Most of these kids struggled with various mental health issues including substance use disorder but when you saw all of them together, I couldn’t help but notice the high concentration of talent. It’s like inner pain comes with exceptional gifts which are often overlooked by the gifted one because they take it for granted and don’t realize others don’t have this talent. Feelings of low self esteem often add to that self perception.
Early on these kids often struggle in schools which have stripped away anything that isn’t a hardcore academic subject which I think kills their spirit. The secret is to add back arts and humanities to allow this population to shine. Innovative teaching would massage these talents, help them thrive, and create a platform for innovation.

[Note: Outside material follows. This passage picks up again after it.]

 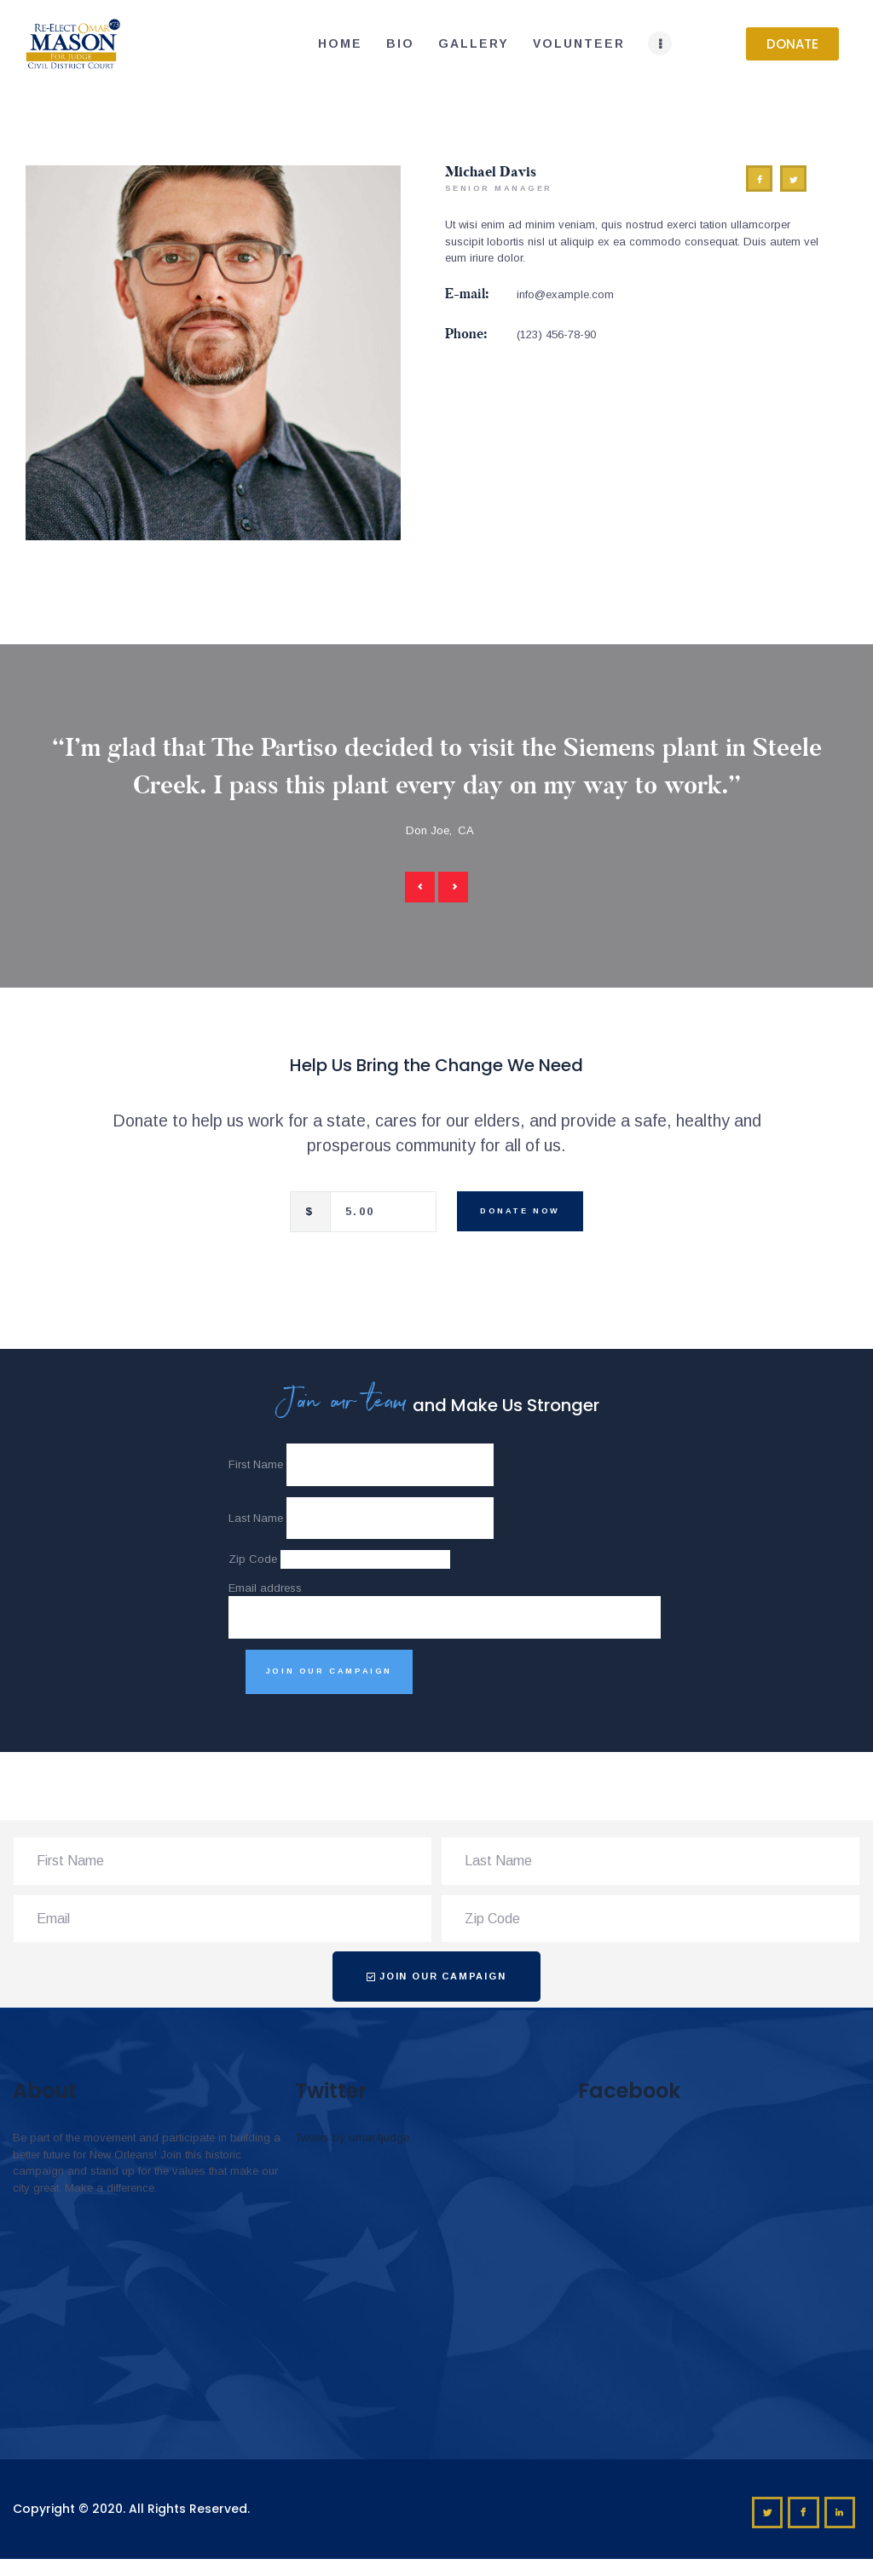 I want to click on (123) 456-78-90, so click(x=556, y=334).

Someone who suffers depression has a lot of heart and can see through to your soul. When no one else will listen, when everyone else pushes you away because you are talking about things that are painful, these friends are there for you.
This population, in particular, suffers when they don’t feel a sense of connection or belonging. I think they’re the ones that will reel us all in from our current “silo-ed” existence because they crave it. And human beings need it. We need it now.
They don’t thrive in an environment where they are expected to sit still for hours upon hours like miniature adults memorizing stuff. Most of this population thinks outside the box and is very entrepreneurial. Outside the box thinking is more the norm and I think we should be cultivating that instead of forcing them into homogenized learning environments.
In short, it would be a boring world without those with special gifts. I know I treasured so many of Charles’ that quite honestly I was in awe of.
Charles gave real, genuine hugs that made me feel like I was the most important person in the world. As a baby and a child, he was cuddled in my lap, always asked about family and loved family gatherings. His love came from the soul. Everything did.
These are the things I loved about my own son, despite his challenges. It’s what made him special. It’s what I miss now that he’s not here. I hope we get to the point those with depression can get the help they need to realize their full potential.